After this, the CI job ran as expected and was able to finish the `prepare_docker_image` step. 

[mathias-luedtke]

Would it be an idea to update the minimal configuration or instructions in some way to prevent future people from having the same issues?

Definitely!

since the README.rst, the documentation, and the .gitlab-ci.yaml example seem to indicate that these minimal configuration shown there will work in most, if not all, cases.

These example are only meant to work for the Gitlab.com shared runners.

I just found these instructions on GitLab when using Docker in Docker (dind) with the GitLab CI.

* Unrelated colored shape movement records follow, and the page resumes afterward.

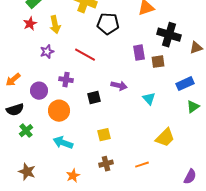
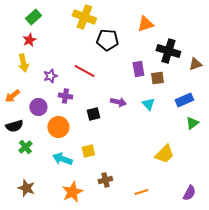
yellow arrow: (55, 25) -> (23, 63), moved
purple star: (47, 52) -> (50, 76), moved
cyan triangle: (149, 99) -> (148, 104), moved
yellow square: (104, 135) -> (88, 151), moved
orange line: (142, 165) -> (141, 192), moved
orange star: (73, 176) -> (72, 192), size x1.5

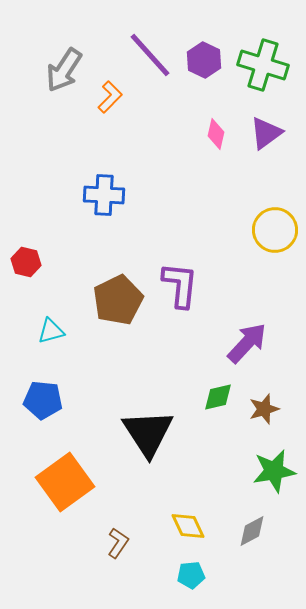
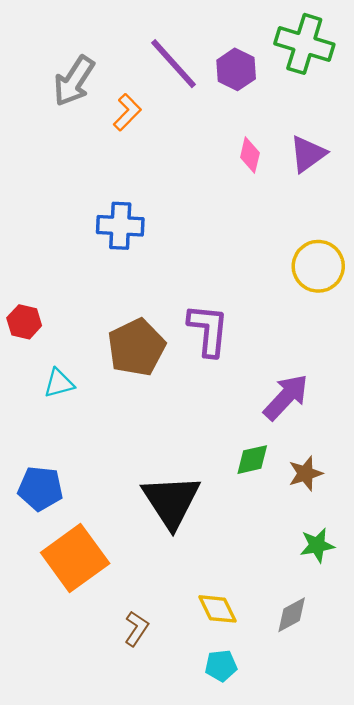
green cross: (263, 65) -> (304, 44), moved
red hexagon: (26, 262) -> (24, 322), moved
blue pentagon: (43, 400) -> (40, 489), moved
green star: (274, 471) -> (317, 545), size x0.7

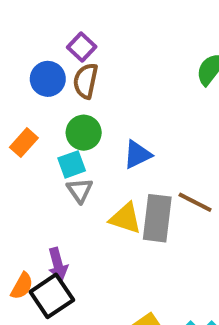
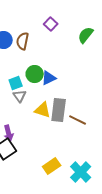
purple square: (82, 47) -> (51, 24), moved
green circle: (84, 133) -> (35, 74), moved
brown line: (195, 202) -> (78, 120), moved

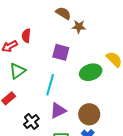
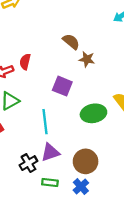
cyan line: (50, 85) -> (45, 122), turned -30
black cross: (31, 122) -> (28, 163), moved

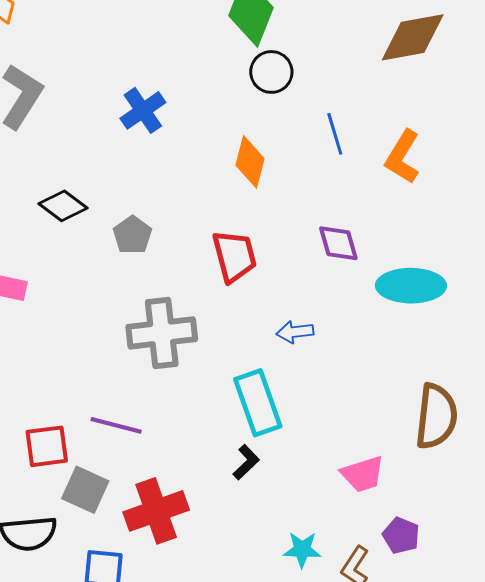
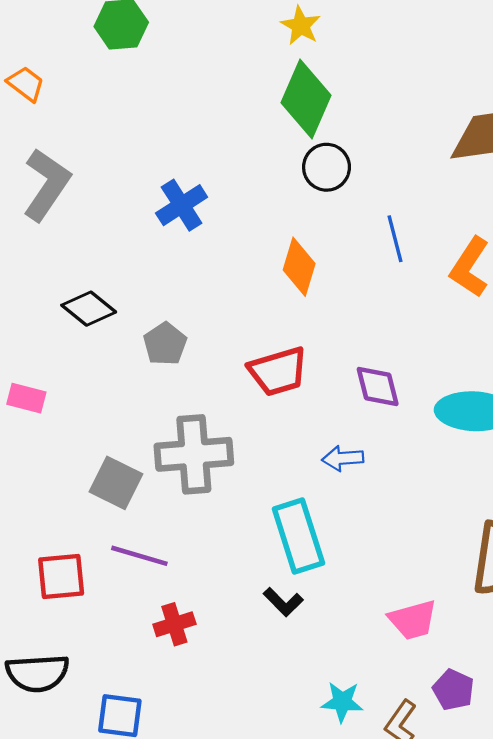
purple diamond: (338, 243) -> (378, 386), moved
red trapezoid: (234, 256) -> (278, 371), turned 86
black L-shape: (246, 462) -> (283, 602), turned 87
gray square: (85, 490) -> (116, 483), moved
red cross: (156, 511) -> (174, 624), moved, size x0.6

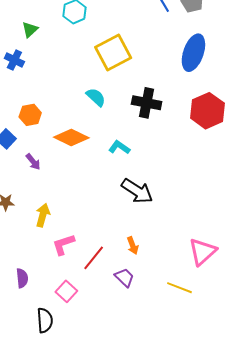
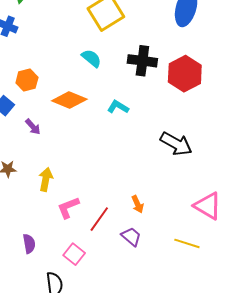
red hexagon: (207, 111) -> (185, 74), moved
black arrow: (137, 191) -> (176, 144), moved
pink triangle: (202, 252) -> (208, 206), turned -44

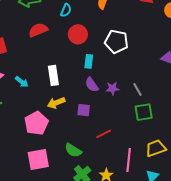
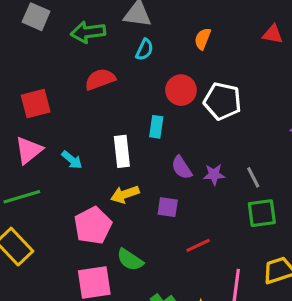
red circle: (78, 34) -> (181, 90), moved
cyan rectangle: (89, 61) -> (156, 127), moved
green semicircle: (73, 150) -> (130, 260), moved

On a local runner I would not use Docker-in-Docker, but bind-mount the Docker socket. With #558 docker builds will not be needed anymore :)

[gurbain]

Wonderful, this post made me gain hours of trying to understand the problem!

[RaphvK]

For security reasons, I would also prefer not to let the GitLab runner start Docker containers that are privileged but to use Docker socket binding instead of Docker-in-Docker.

I am using this configuration in /etc/gitlab-runner/config.toml for the GitLab runner:

[[runners]]
  name = "dell"
  url = "https://gitlab-server/"
  token = "*****"
  executor = "docker"
  [runners.custom_build_dir]
  [runners.cache]
    [runners.cache.s3]
    [runners.cache.gcs]
    [runners.cache.azure]
  [runners.docker]
    tls_verify = false
    image = "ubuntu:20.04"
    privileged = false
    disable_entrypoint_overwrite = false
    oom_kill_disable = false
    disable_cache = false
    volumes = ["/var/run/docker.sock:/var/run/docker.sock", "/cache"]

And this CI pipeline in .gitlab.ci.yml:

image: docker:git

variables:
  TMPDIR: "${CI_PROJECT_DIR}.tmp"
  CCACHE_DIR: ${CI_PROJECT_DIR}/ccache

cache:
  key: "${CI_JOB_NAME}" # https://docs.gitlab.com/ee/ci/caching/#sharing-caches-across-different-branches
  paths:
    - ccache

# setup ros-industrial/industrial_ci

before_script:
  - apk add --update bash coreutils tar grep
  - git clone --quiet --depth 1 https://github.com/ros-industrial/industrial_ci .industrial_ci -b master

# setup the actual tests

noetic:
  script: .industrial_ci/gitlab.sh
  variables:  # https://github.com/ros-industrial/industrial_ci/blob/master/doc/index.rst#variables-you-can-configure
    ROS_DISTRO: noetic
    BUILDER: catkin_tools
    TARGET_WORKSPACE: . .repos
    ADDITIONAL_DEBS: git
    AFTER_INIT_EMBED: git config --global url.${CI_SERVER_PROTOCOL}://gitlab-ci-token:${CI_JOB_TOKEN}@${CI_SERVER_HOST}:${CI_SERVER_PORT}.insteadOf ${CI_SERVER_URL}  # https://github.com/ros-industrial/industrial_ci/pull/594#issue-561205512

But the pipeline fails with this error:

pull_docker_image 00:02
'pull_docker_image' returned with code '0' after 0 min 1 sec
Copy credentials: /root/.docker
/bin/bash: /builds/automated-driving/deep_lidar_grid_mapping/.industrial_ci/industrial_ci/src/run.sh: No such file or directory
Cleaning up file based variables 00:01
ERROR: Job failed: exit code 127

Does anybody have a working solution using a GitLab runner with Docker socket binding instead of Docker-in-Docker?